When we look around at island schools — there are 14 of them between Peaks Island off Portland and Islesford off Mount Desert — we find all kinds of different configurations. Three islands, Vinalhaven, North Haven and Islesboro, have full K-12 schools. The four Casco Bay island schools on Cliff, Chebeague, Long and Peaks are K-5 schools with middle and high school students ferried to the mainland. Similarly, students from Swan’s Island and Islesford attend Mount Desert High School on the mainland after 8th grade. Isle au Haut has a one-room school, after which students must board ashore, as do students from Frenchboro and Monhegan’s one-room schools after 8th grade. Matinicus currently has one student enrolled in the smallest school in the state.

No one would suggest that there is the same array of technical and specialized services in island schools as there are in larger mainland schools. But within island school programs are an impressive array of activities that connect deeply with the heart of community life. For instance, Bowdoin students are currently working with kids on Long and Chebeague Islands to build community web sites that essentially describe these communities to the outside world from an island perspective. North Haven came up with a fabulously rich educational experience organized by a community member after a rare white-beaked dolphin washed ashore and students wanted to try to reassemble it. A vocational boatbuilding program at the Vinalhaven school connects students with the island’s long tradition of boat craftsmanship. Frenchboro students are raising lobster larvae in the classroom that connects invertebrate biology with the island’s major occupation. And this summer, Matinicus will be offering a summer program teaching kids how to build the historic Matinicus skiff.
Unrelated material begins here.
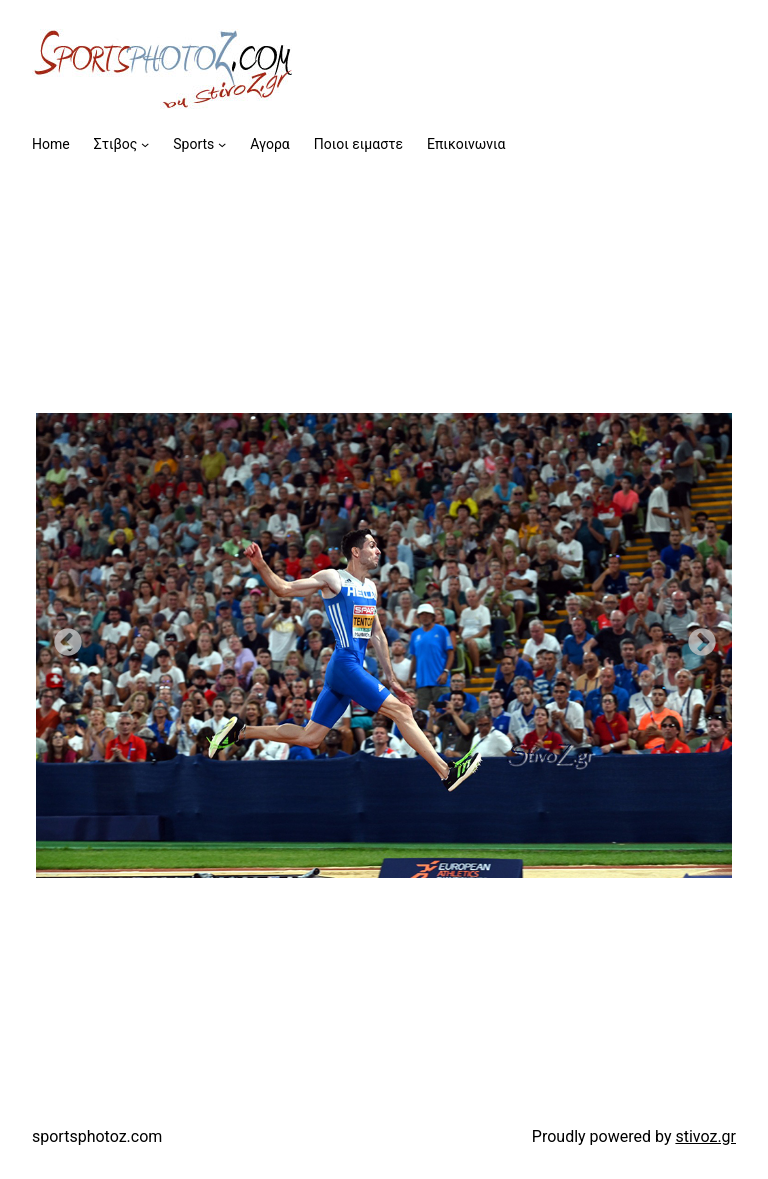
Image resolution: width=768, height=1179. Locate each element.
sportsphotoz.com (97, 1136)
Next (696, 637)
Many of these activities are leveraged by the work of Island Fellows or grants from the Island Community Fund, but they all have strong community buy-in and participation.

These community-based school projects are a real strength of island education. They reinforce a unique sense of place that is ultimately a strength of island life — even if island teenagers grow weary of its limits. Community members become teachers and vice versa; learning becomes a lifelong occupation; school is less a place you go to be locked up than a place the community can permeate to evaluate its prospects for the future. Because island schools are so important to the future of island life, many more people on islands than just parents have a stake in their future.

Consolidated schools offer foreign language programs at an early age, excellent music and art programs and often very good teachers with loads of experience that can be difficult for island schools to match. But when I read about nationwide efforts to improve performance by encouraging schools to offer smaller classroom sizes, place-based education programs and multi-age classrooms where the older kids help teach the younger ones, I think island schools are in the vanguard of educational reform.

Philip Conkling is president of the Island Institute.